> _TRY IT_
Spot each line in the records below where the word "expérience" occurs, then copy it.

> _SOURCE INFORMATION_

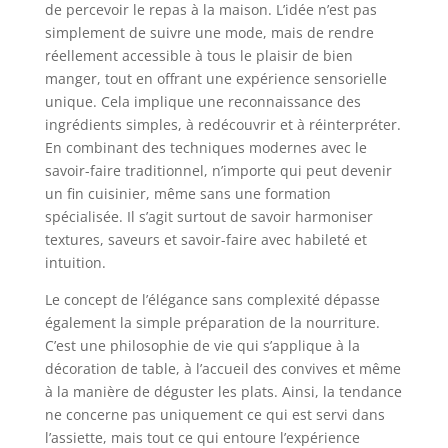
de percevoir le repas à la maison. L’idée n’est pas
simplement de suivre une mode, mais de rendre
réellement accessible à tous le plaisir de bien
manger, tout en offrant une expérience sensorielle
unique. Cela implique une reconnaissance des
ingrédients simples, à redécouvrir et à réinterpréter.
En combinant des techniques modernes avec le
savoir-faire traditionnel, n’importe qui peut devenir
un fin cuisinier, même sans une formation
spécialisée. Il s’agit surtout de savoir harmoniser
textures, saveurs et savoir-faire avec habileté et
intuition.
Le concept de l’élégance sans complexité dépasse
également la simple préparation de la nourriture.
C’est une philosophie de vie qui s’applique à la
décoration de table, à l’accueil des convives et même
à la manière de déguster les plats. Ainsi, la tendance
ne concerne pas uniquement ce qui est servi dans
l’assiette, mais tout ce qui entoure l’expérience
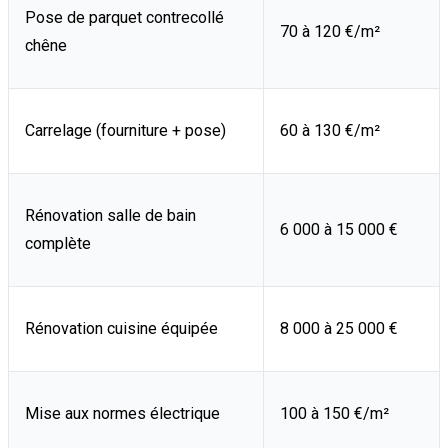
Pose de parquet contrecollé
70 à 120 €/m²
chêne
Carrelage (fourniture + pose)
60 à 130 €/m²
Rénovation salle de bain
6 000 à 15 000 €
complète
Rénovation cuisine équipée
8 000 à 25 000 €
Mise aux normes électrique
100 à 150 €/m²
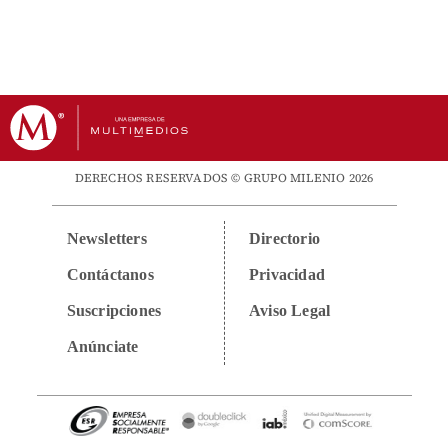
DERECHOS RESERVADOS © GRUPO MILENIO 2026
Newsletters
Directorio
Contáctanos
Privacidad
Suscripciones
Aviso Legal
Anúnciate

> _SOLUTION TO THE EXERCISE_
manger, tout en offrant une expérience sensorielle
l’assiette, mais tout ce qui entoure l’expérience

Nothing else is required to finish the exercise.